Researchers have discovered how a key protein turns on brown fat by helping build blood vessels and nerve connections needed for heat production.
The survey results are nature communicationsproposes a new way to tackle obesity that focuses on increasing the body’s energy expenditure rather than reducing appetite.
Brown fat and how it burns calories
Most of the fat in the body is white fat, which stores excess energy and can cause obesity when accumulated. In contrast, brown fat exists in small amounts and plays a specialized role in regulating body temperature and supporting metabolic health. When exposed to cold, brown fat uses glucose and lipids to generate heat through a process called thermogenesis.
“During thermogenesis, all of that chemical energy is dissipated as heat, rather than being stored in the body as white fat,” said Farnaz Shamsi, assistant professor of molecular pathology at New York University School of Dentistry and senior author of the study. “Brown fat acts like a metabolic sink that draws in nutrients and prevents them from accumulating by rapidly taking up and using fuel sources from our bodies and the food we eat.”
Brown fat relies on a dense network of nerves and blood vessels to function. Nerves allow the body to receive signals from the brain and activate tissues when the body senses cold. Blood vessels carry the oxygen and nutrients needed to generate heat and help distribute that heat throughout the body. Previous research has mainly focused on how adipocytes generate heat, but how these support networks develop and function has received less attention.
SLIT3 protein builds brown fat infrastructure
Previous research by Shamsi’s lab used single-cell RNA sequencing to identify SLIT3, a protein released by brown adipocytes that may aid in brown adipocyte communication. When SLIT3 is generated, it is split into two separate parts.
In the new study, scientists conducted experiments on both human and mouse cells and identified the enzyme BMP1 that cuts SLIT3 into these two fragments. Each fragment has a different role. One promotes blood vessel growth and the other supports the expansion of nerve networks.
“This acts as a splitting signal, an elegant evolutionary design in which the two components of a single element independently control different processes that need to be tightly coordinated in space and time,” Shamsi said.

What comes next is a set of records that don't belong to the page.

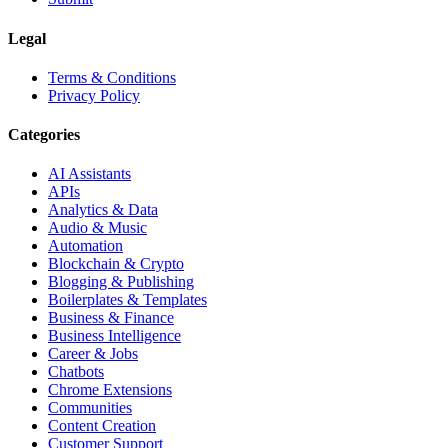
Legal
Terms & Conditions
Privacy Policy
Categories
AI Assistants
APIs
Analytics & Data
Audio & Music
Automation
Blockchain & Crypto
Blogging & Publishing
Boilerplates & Templates
Business & Finance
Business Intelligence
Career & Jobs
Chatbots
Chrome Extensions
Communities
Content Creation
Customer Support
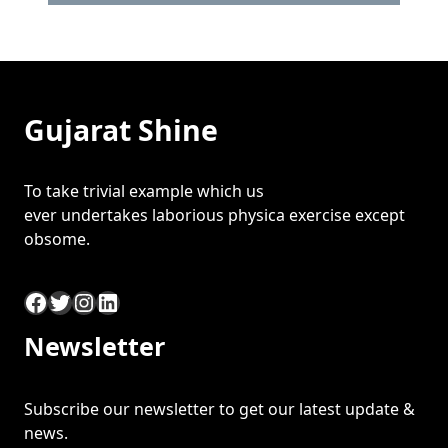
Gujarat Shine
To take trivial example which us
ever undertakes laborious physica exercise except
obsome.
Facebook
Twitter
Instagram
LinkedIn
Newsletter
Subscribe our newsletter to get our latest update &
news.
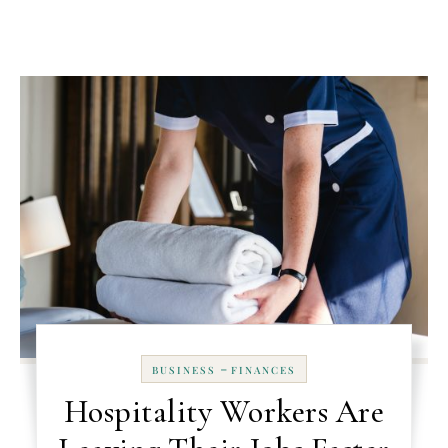
-
BUSINESS
FINANCES
Hospitality Workers Are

The researchers also identified a receptor called PLXNA1 that binds to one of the SLIT3 fragments and helps regulate neurodevelopment in brown fat. In a mouse study, removing the SLIT3 or PLXNA1 receptors made the animals more sensitive to cold and unable to maintain body temperature. Further analysis revealed that their brown fat lacked proper neural structure and a proper network of blood vessels.
Links to obesity and metabolic health
To determine whether the same mechanism exists in humans, the research team analyzed adipose tissue samples from more than 1,5000 people, including obese people. They focused on the gene responsible for producing SLIT3, which previous studies have linked to obesity and insulin resistance. Their results suggest that SLIT3 activity may influence adipose tissue health, inflammation, and insulin sensitivity in obese individuals.
“This caught our attention because it suggests that this pathway may be related to obesity and metabolic health in humans,” Shamsi said.
A new approach to obesity treatment
Most weight loss drugs containing GLP-1 work by suppressing your appetite and making you eat less. In contrast, targeting brown fat can increase the amount of energy your body uses. New discoveries, such as how SLIT3 splits into two parts and interacts with receptors to form neural and vascular networks, point to some potential targets for future treatments.
“Our study shows that just having brown fat is not enough; you need the right infrastructure in your tissues to produce heat,” Shamsi said.
Additional study authors include Tamirez Duarte Afonso Cerdan, Heidi Cervantes, Benjamin Frank, Akhil Gergei Ilagavarap, Qiyu Tian, ​​Daniel Hope, and Khalil Aydin of New York University School of Dentistry. Chan Hee Choi and Paul Cohen of Rockefeller University. Anne Hoffmann and Matthias Breuer from the University of Leipzig. Adideb Ghosh and Christian Wolfram of ETH Zurich. Matthew Greenblatt of Weill Cornell Medical College. Gary Schwartz of Albert Einstein College of Medicine;
This research was supported in part by the National Institutes of Health (K01DK125608, R03DK135786, R01DK136724, RC2DK129961, R35GM150942), the G. Harold and Leila Y. Mathers Charitable Foundation, the American Heart Association (24CDA1271852), and the Einstein Mount Sinai. Diabetes Center, New York University School of Dentistry Department of Molecular Pathobiology, and Boettcher Foundation.